Background: Endoplasmic reticulum (ER) stress has proinflammatory properties, and transgenic animal studies of rheumatoid arthritis (RA) indicate its relevance in the process of joint destruction. Because currently available studies are focused primarily on myeloid cells, we assessed how ER stress might affect the inflammatory responses of stromal cells in RA.
Methods: ER stress was induced in RA fibroblast-like synoviocytes (FLS), dermal fibroblasts, and macrophages with thapsigargin or tunicamycin alone or in combination with Toll-like receptor (TLR) ligands, and gene expression and messenger RNA (mRNA) stability was measured by quantitative polymerase chain reaction.
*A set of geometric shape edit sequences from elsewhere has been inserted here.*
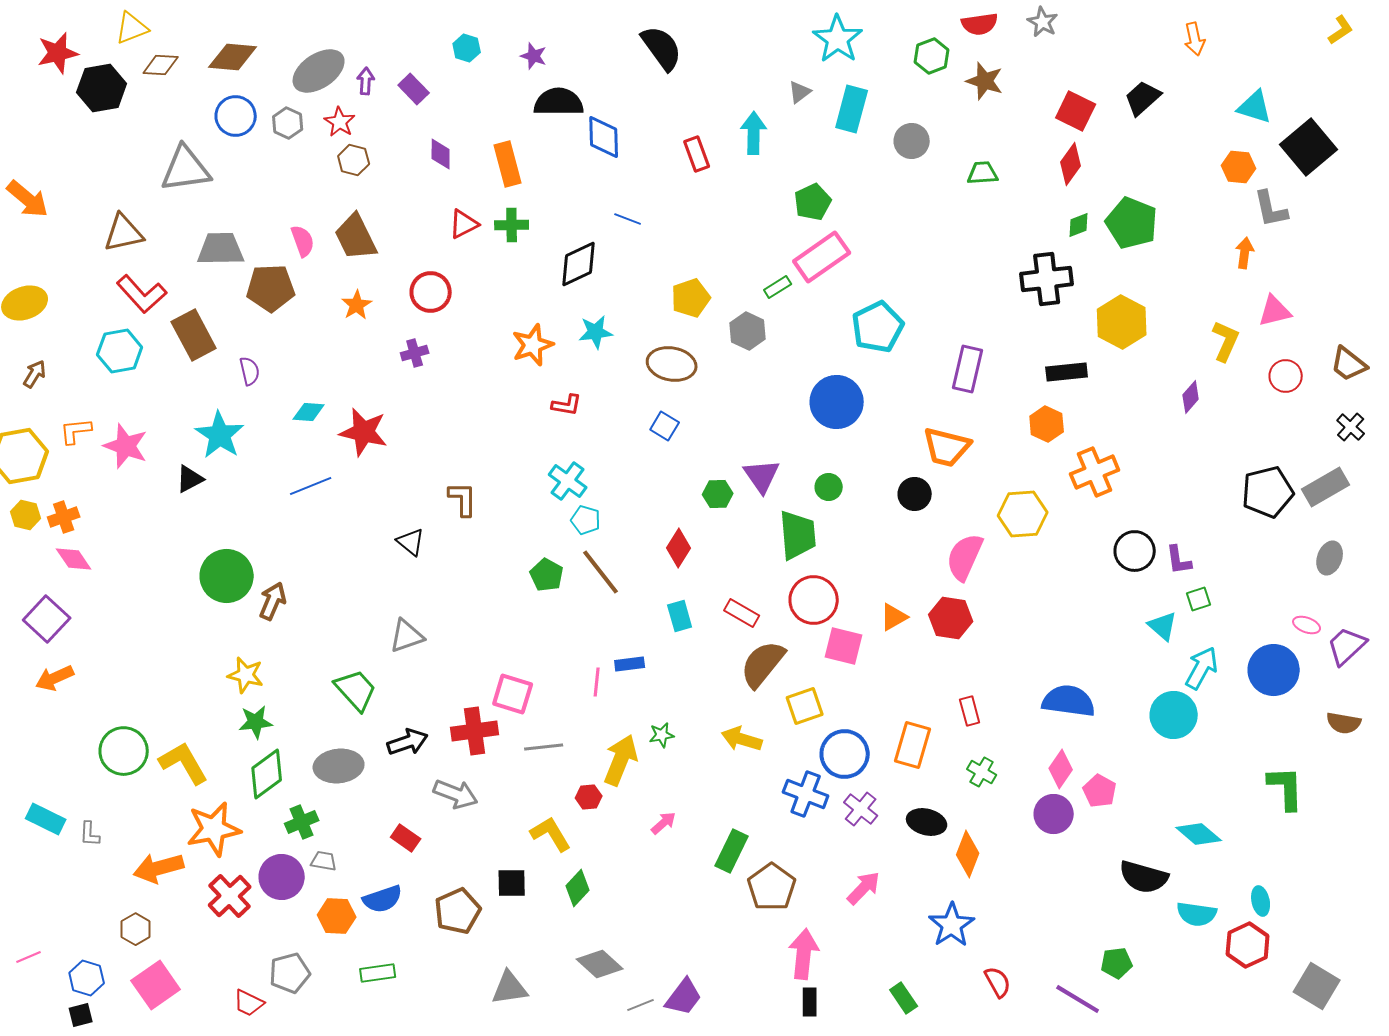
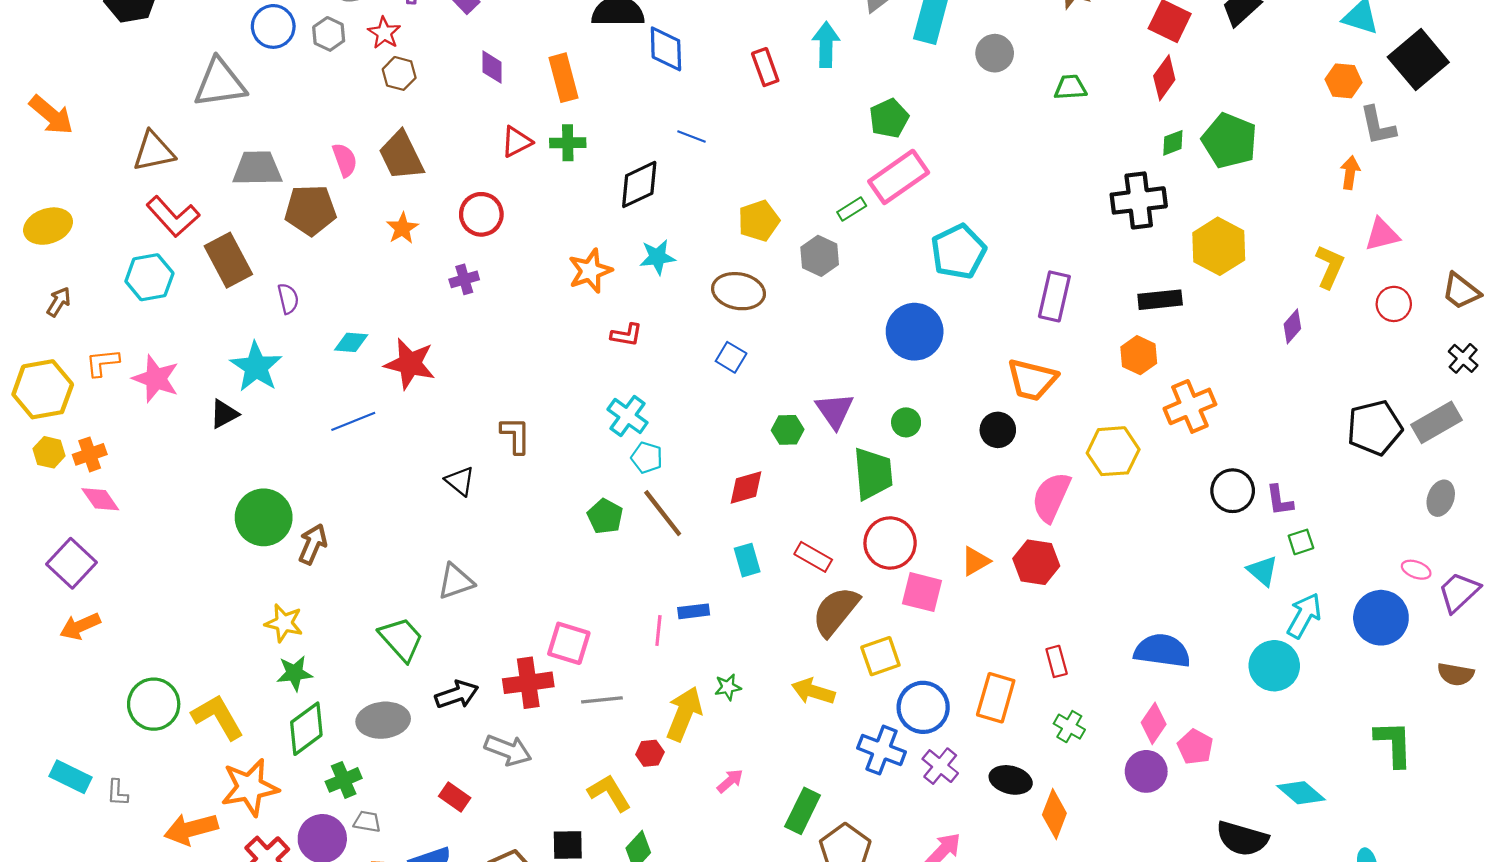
red diamond: (679, 548) -> (746, 488), turned 42

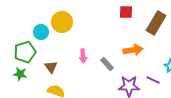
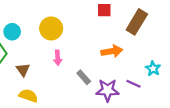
yellow circle: (62, 22) -> (51, 28), moved
gray rectangle: (107, 64) -> (84, 77), moved

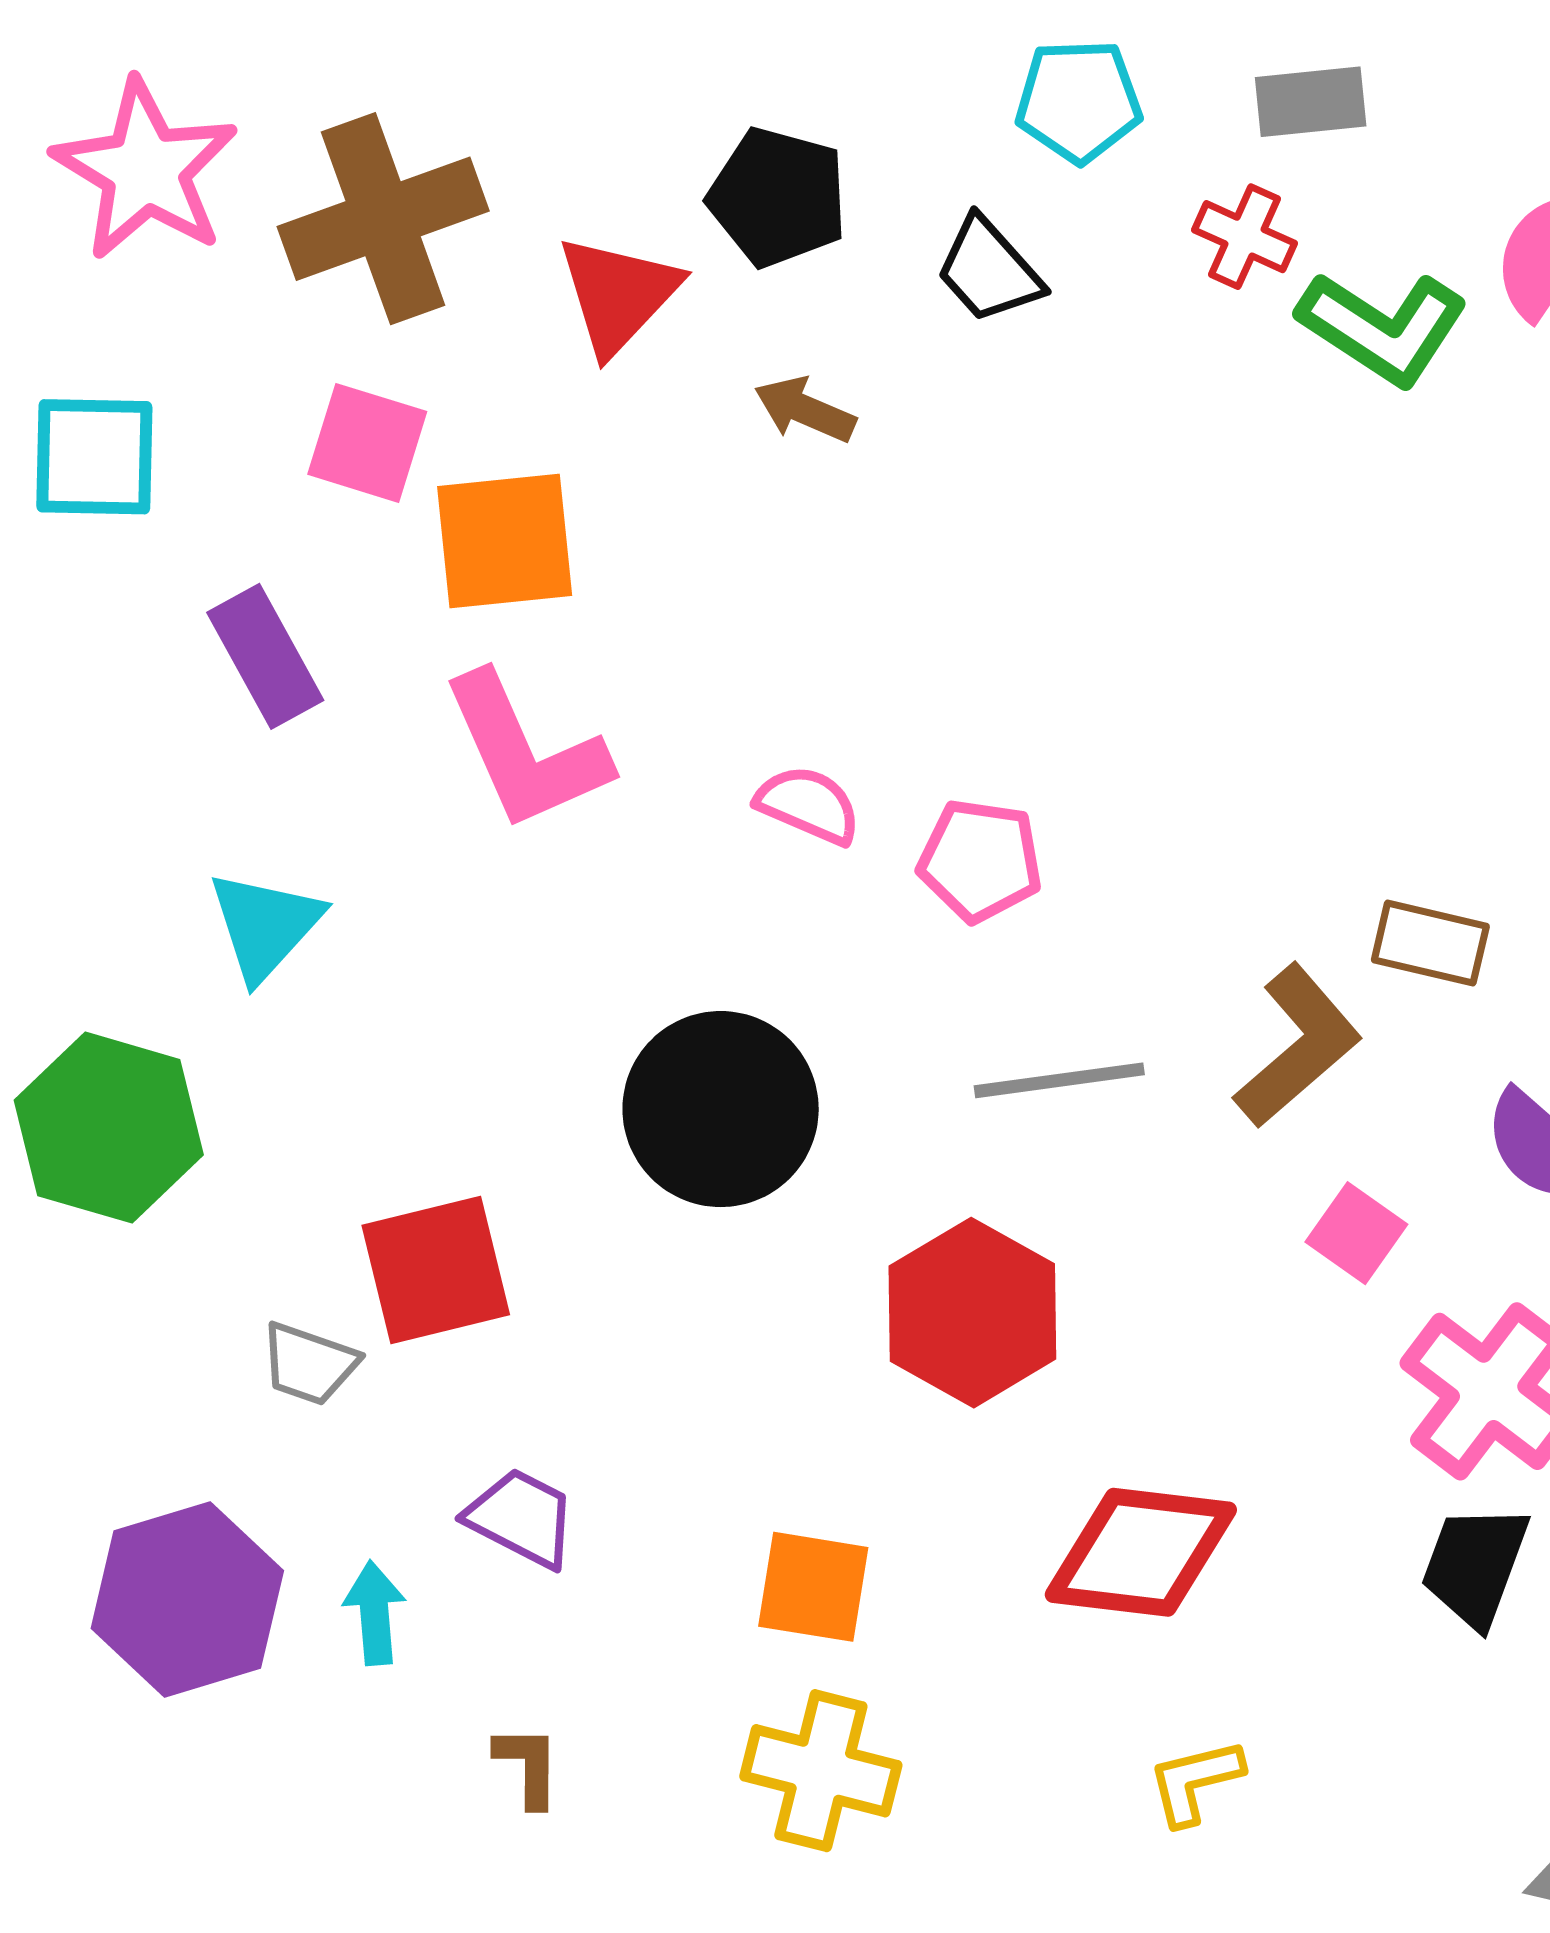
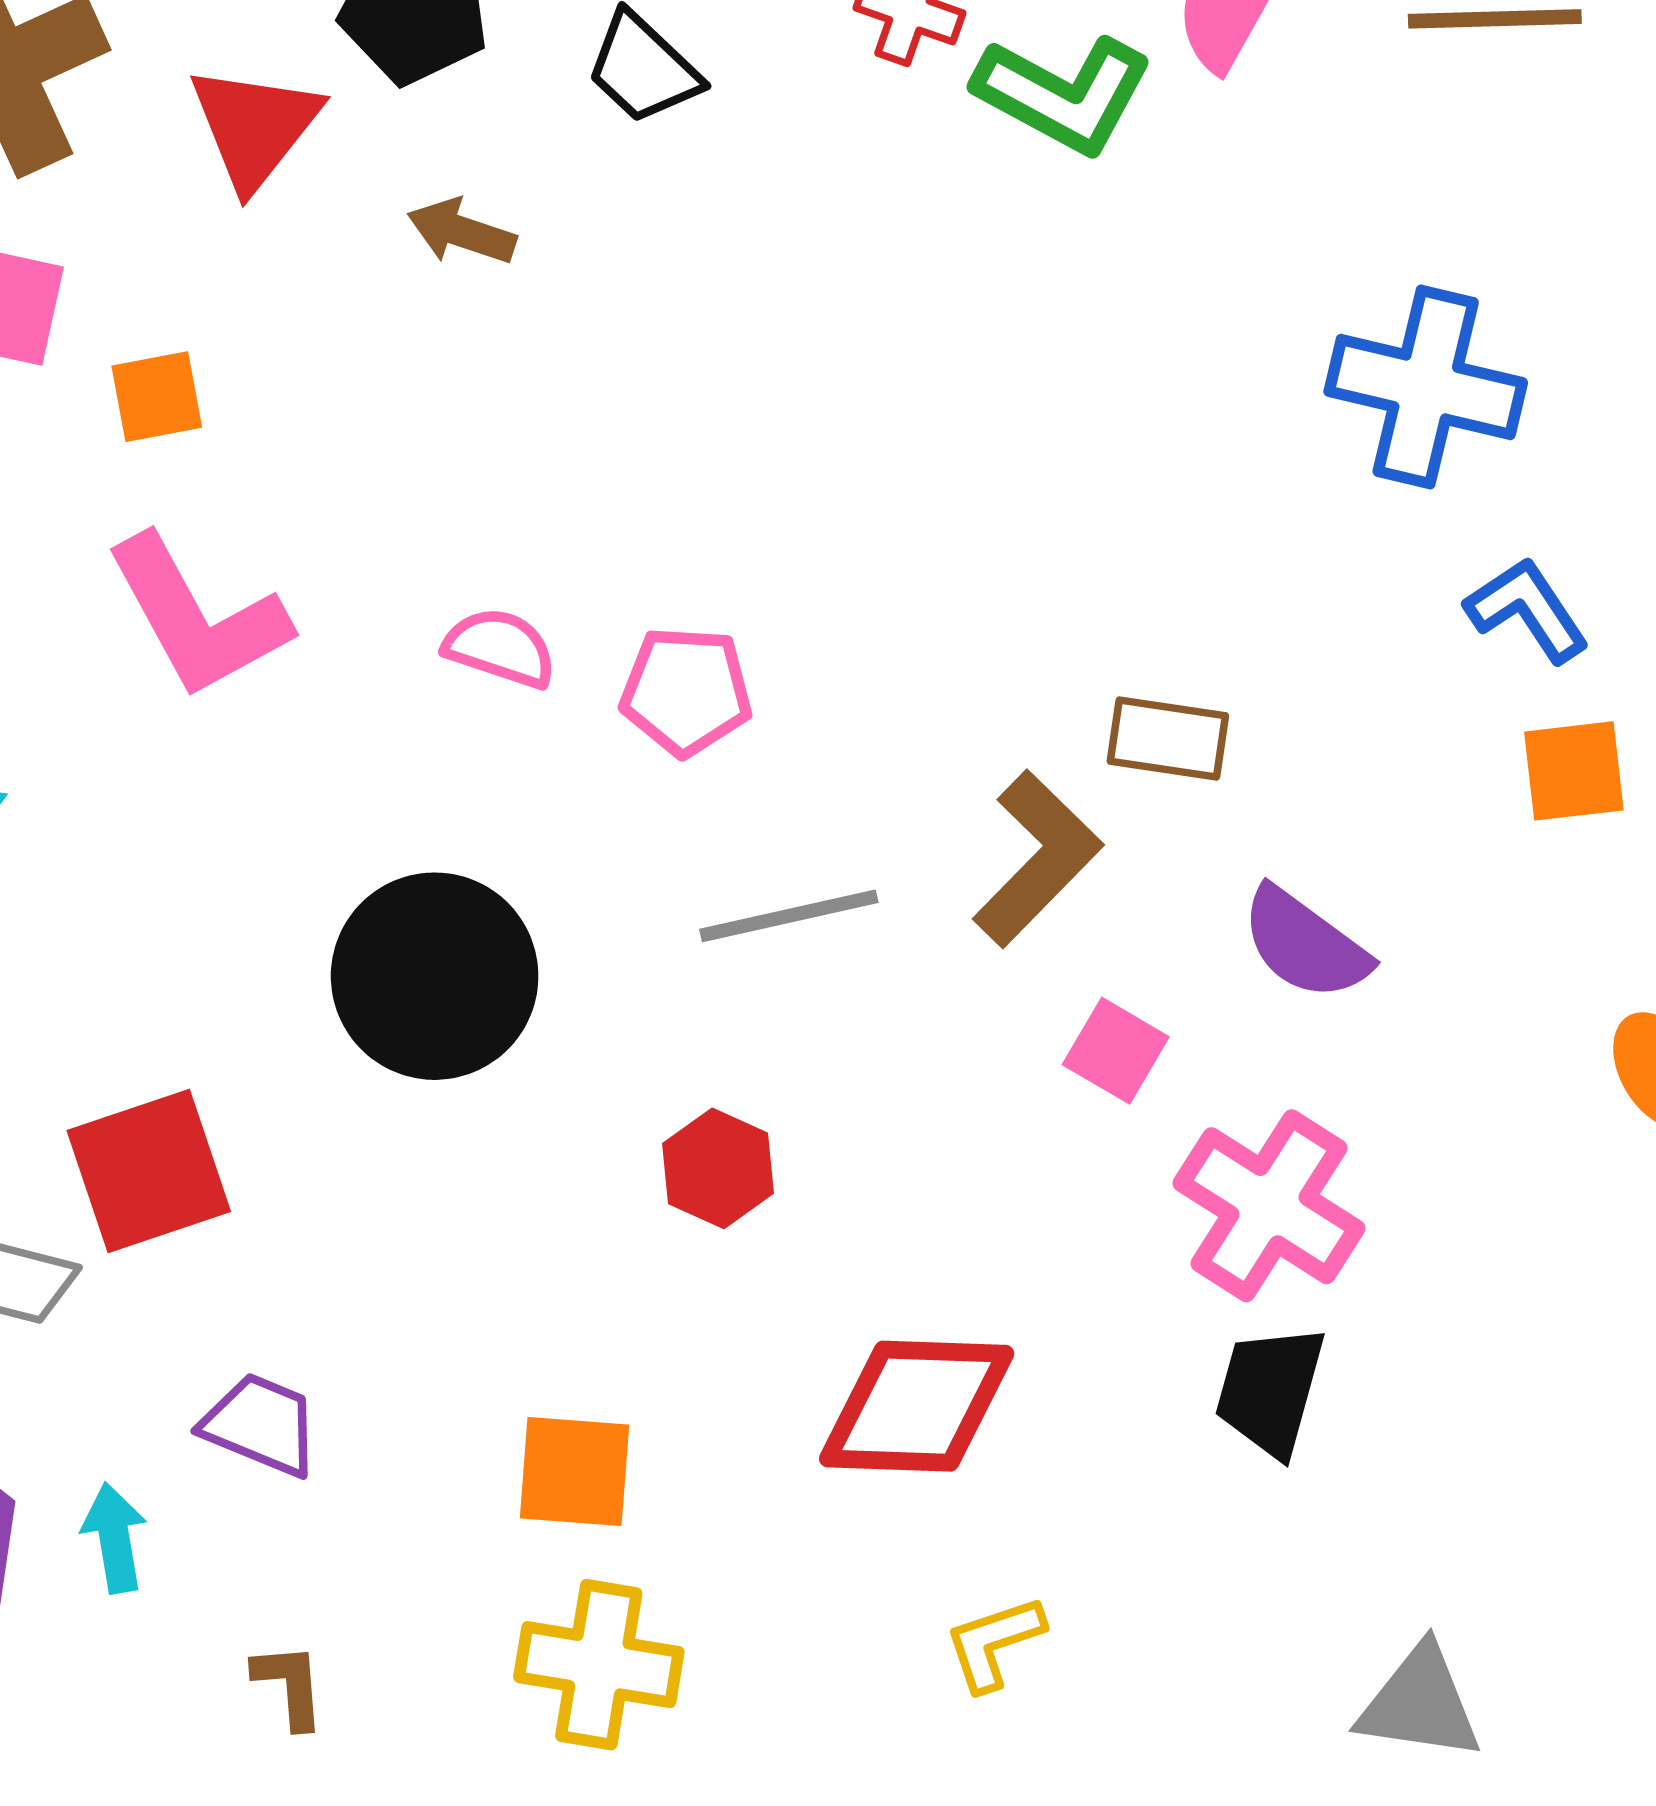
orange square: (505, 541) -> (157, 397), size x0.6
red hexagon: (972, 1313) -> (718, 1168), size x0.6

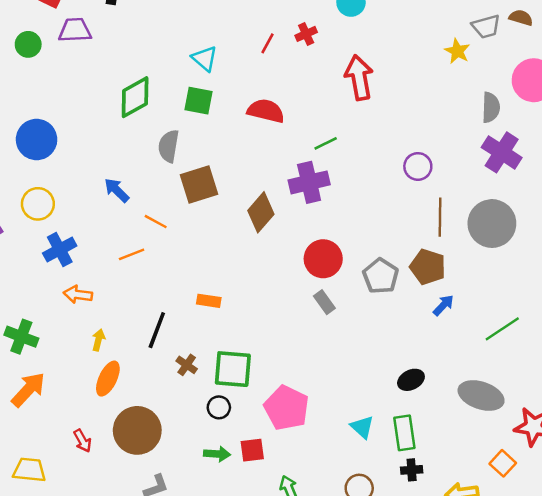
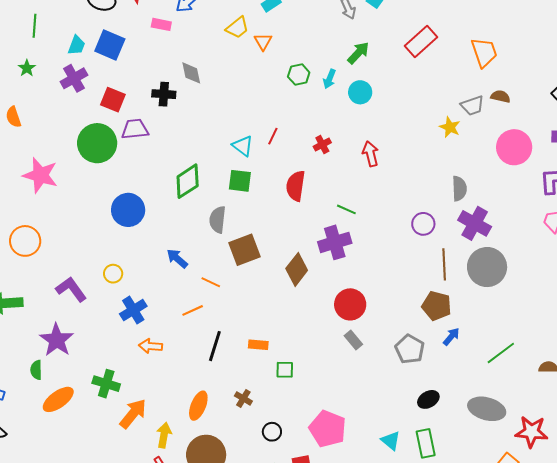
red cross: (306, 34) -> (322, 144), moved
red line: (268, 43) -> (273, 136), moved
green circle: (28, 44) -> (97, 143), size x1.8
red arrow: (359, 78) -> (371, 154), size x0.7
gray semicircle: (491, 107) -> (459, 189), moved
red semicircle: (266, 111) -> (296, 186), turned -92
blue circle: (37, 140) -> (128, 210), moved
green line: (326, 143) -> (346, 209), turned 54
purple cross: (502, 152) -> (475, 223), moved
yellow circle: (38, 204) -> (113, 274), size x0.7
gray pentagon: (381, 276) -> (410, 349), moved
black line: (157, 330) -> (215, 346), moved
yellow arrow: (98, 340) -> (164, 435), moved, size x1.4
green square: (233, 369) -> (285, 370), moved, size x0.6
orange ellipse: (108, 379) -> (198, 406), moved
orange arrow: (28, 390) -> (133, 414), moved

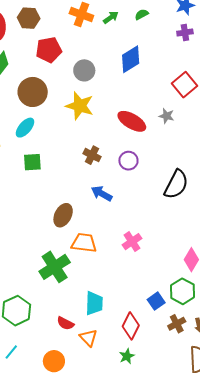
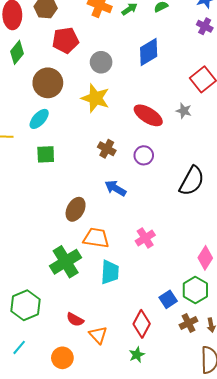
purple cross: (185, 32) -> (205, 26), turned 35
cyan trapezoid: (94, 303) -> (110, 272), moved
Cellular viability was measured using cell death enzyme-linked immunosorbent assays and 3-(4,5-dimethylthiazol-2-yl)-2,5-diphenyltetrazolium bromide assays, and signaling pathway activation was analyzed by immunoblotting.
Results: No cytotoxicity was observed in FLS exposed to thapsigargin, despite significant induction of ER stress markers. Screening of 84 proinflammatory genes revealed minor changes in their expression (fold change 90th percentile range 2.8-8.3) by thapsigargin alone, but the vast majority were hyperinduced during combined stimulation with thapsigargin and TLR ligands (35% greater than fivefold vs lipopolysaccharide alone). The synergistic response could not be explained by quantitative effects on nuclear factor-κB and mitogen-activated protein kinase pathways alone, but it was dependent on increased mRNA stability. mRNA stabilization was similarly enhanced by ER stress in dermal fibroblasts but not in macrophages, correlating with minimal cooperative effects on gene induction in macrophages.
Conclusions: RA FLS are resistant to apoptosis induced by ER stress, but ER stress potentiates their activation by multiple TLR ligands. Interfering with downstream signaling pathway components of ER stress may be of therapeutic potential in the treatment of RA.
Keywords: Dermal fibroblasts; ER stress; Fibroblast-like synoviocytes; Inflammation; Macrophages; RNA stability; Rheumatoid arthritis.